> _Records for processing_:
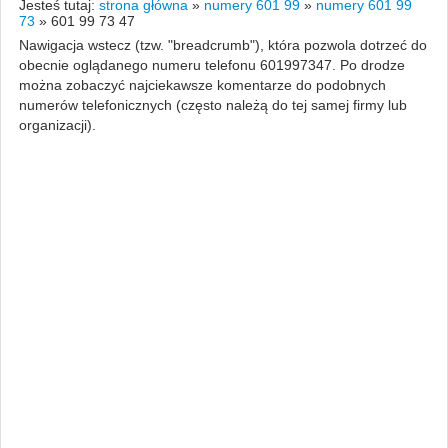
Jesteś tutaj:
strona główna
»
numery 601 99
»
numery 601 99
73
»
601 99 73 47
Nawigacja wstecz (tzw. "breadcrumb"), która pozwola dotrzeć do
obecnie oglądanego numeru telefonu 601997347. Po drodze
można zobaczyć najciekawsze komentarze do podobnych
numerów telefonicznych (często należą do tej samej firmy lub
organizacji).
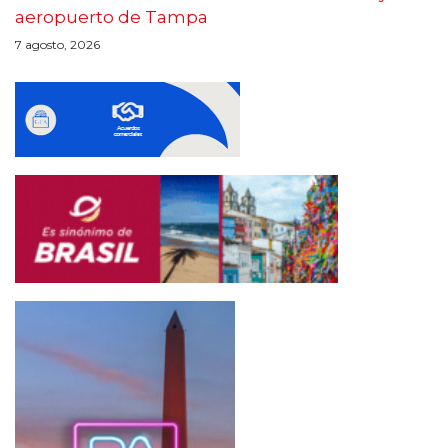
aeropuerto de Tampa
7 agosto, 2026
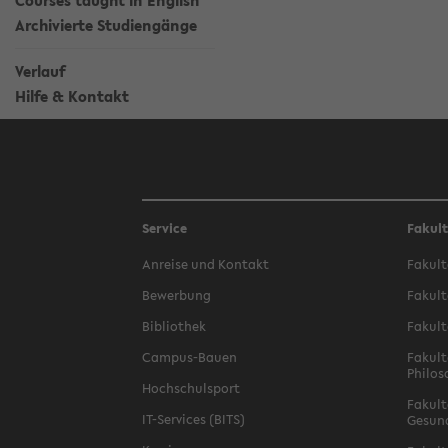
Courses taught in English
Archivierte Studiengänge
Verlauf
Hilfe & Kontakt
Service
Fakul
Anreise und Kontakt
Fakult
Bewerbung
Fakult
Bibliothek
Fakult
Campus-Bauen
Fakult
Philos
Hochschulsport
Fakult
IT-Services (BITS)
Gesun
* * *
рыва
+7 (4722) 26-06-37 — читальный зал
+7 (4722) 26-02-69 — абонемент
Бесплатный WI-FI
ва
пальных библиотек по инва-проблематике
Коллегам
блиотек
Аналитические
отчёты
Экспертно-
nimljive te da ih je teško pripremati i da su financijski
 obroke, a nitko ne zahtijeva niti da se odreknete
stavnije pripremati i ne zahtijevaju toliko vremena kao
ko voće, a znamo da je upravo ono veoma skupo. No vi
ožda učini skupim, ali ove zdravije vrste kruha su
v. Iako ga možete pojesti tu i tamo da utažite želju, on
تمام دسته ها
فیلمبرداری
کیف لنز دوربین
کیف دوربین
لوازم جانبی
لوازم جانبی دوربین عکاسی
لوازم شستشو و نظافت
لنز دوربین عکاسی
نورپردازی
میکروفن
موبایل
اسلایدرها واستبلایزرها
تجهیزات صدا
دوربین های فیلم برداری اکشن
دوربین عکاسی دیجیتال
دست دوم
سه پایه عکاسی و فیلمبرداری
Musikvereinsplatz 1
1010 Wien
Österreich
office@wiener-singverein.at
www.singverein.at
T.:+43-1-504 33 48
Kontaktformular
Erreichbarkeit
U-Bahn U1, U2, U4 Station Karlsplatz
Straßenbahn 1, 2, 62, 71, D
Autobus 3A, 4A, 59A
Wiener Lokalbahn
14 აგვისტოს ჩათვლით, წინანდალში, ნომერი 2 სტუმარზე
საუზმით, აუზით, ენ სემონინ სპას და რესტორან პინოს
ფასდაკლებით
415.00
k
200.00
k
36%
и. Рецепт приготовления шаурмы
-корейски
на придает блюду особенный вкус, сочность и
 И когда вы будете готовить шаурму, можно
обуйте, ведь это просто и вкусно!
--
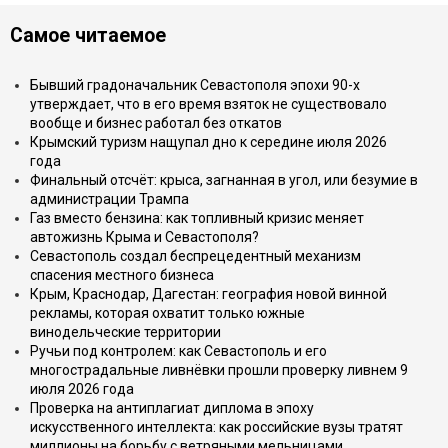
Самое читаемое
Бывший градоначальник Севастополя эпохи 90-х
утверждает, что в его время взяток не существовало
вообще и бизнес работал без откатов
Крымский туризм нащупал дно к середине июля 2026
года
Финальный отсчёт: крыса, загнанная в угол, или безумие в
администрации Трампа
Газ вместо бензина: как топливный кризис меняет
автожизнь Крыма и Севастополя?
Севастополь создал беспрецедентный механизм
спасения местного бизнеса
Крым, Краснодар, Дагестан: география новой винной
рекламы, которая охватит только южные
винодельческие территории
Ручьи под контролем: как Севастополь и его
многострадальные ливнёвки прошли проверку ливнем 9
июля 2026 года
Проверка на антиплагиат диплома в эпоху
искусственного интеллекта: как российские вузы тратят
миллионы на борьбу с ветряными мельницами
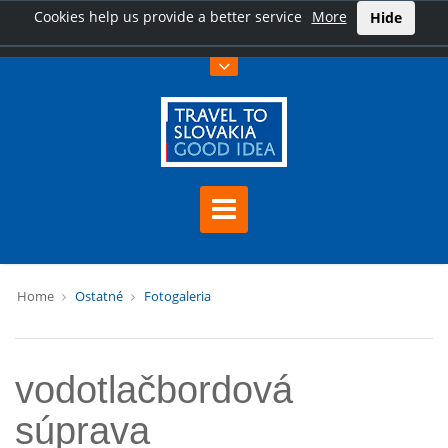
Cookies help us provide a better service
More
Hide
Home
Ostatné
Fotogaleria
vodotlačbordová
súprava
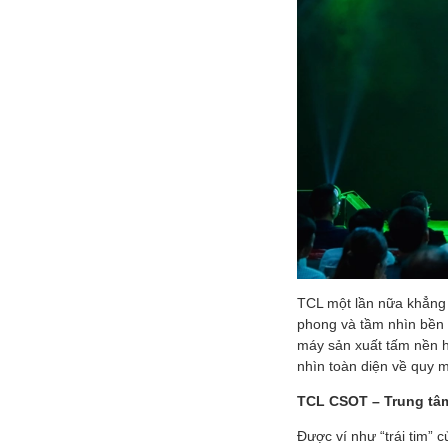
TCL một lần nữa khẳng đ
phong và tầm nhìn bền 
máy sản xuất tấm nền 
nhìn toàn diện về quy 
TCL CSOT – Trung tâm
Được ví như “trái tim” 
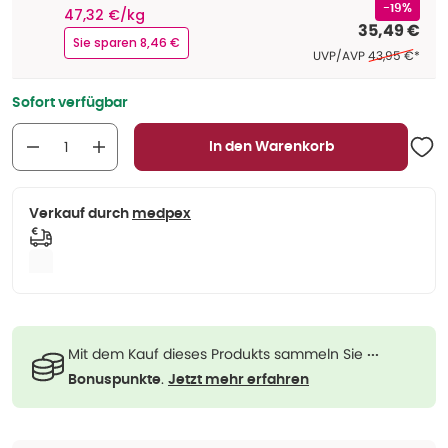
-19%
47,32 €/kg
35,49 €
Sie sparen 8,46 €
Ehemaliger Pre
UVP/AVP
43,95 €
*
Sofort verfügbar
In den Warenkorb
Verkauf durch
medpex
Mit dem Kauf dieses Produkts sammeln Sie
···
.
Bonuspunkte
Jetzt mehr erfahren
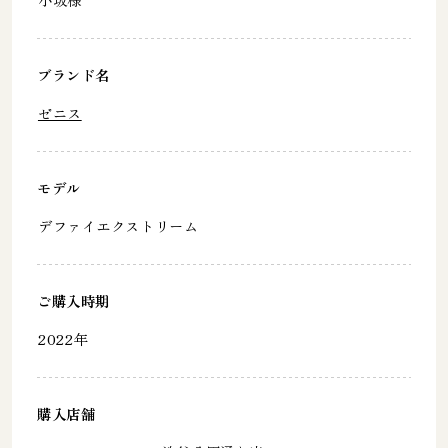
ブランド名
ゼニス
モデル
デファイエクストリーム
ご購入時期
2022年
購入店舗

> _Directions for this task_: Look above for the line holding "nimljive te da". Print it and every line after it, exactly, through the line holding "обуйте, ведь это просто и вкусно!".

> _Task answer_:
nimljive te da ih je teško pripremati i da su financijski
 obroke, a nitko ne zahtijeva niti da se odreknete
stavnije pripremati i ne zahtijevaju toliko vremena kao
ko voće, a znamo da je upravo ono veoma skupo. No vi
ožda učini skupim, ali ove zdravije vrste kruha su
v. Iako ga možete pojesti tu i tamo da utažite želju, on
تمام دسته ها
فیلمبرداری
کیف لنز دوربین
کیف دوربین
لوازم جانبی
لوازم جانبی دوربین عکاسی
لوازم شستشو و نظافت
لنز دوربین عکاسی
نورپردازی
میکروفن
موبایل
اسلایدرها واستبلایزرها
تجهیزات صدا
دوربین های فیلم برداری اکشن
دوربین عکاسی دیجیتال
دست دوم
سه پایه عکاسی و فیلمبرداری
Musikvereinsplatz 1
1010 Wien
Österreich
office@wiener-singverein.at
www.singverein.at
T.:+43-1-504 33 48
Kontaktformular
Erreichbarkeit
U-Bahn U1, U2, U4 Station Karlsplatz
Straßenbahn 1, 2, 62, 71, D
Autobus 3A, 4A, 59A
Wiener Lokalbahn
14 აგვისტოს ჩათვლით, წინანდალში, ნომერი 2 სტუმარზე
საუზმით, აუზით, ენ სემონინ სპას და რესტორან პინოს
ფასდაკლებით
415.00
k
200.00
k
36%
и. Рецепт приготовления шаурмы
-корейски
на придает блюду особенный вкус, сочность и
 И когда вы будете готовить шаурму, можно
обуйте, ведь это просто и вкусно!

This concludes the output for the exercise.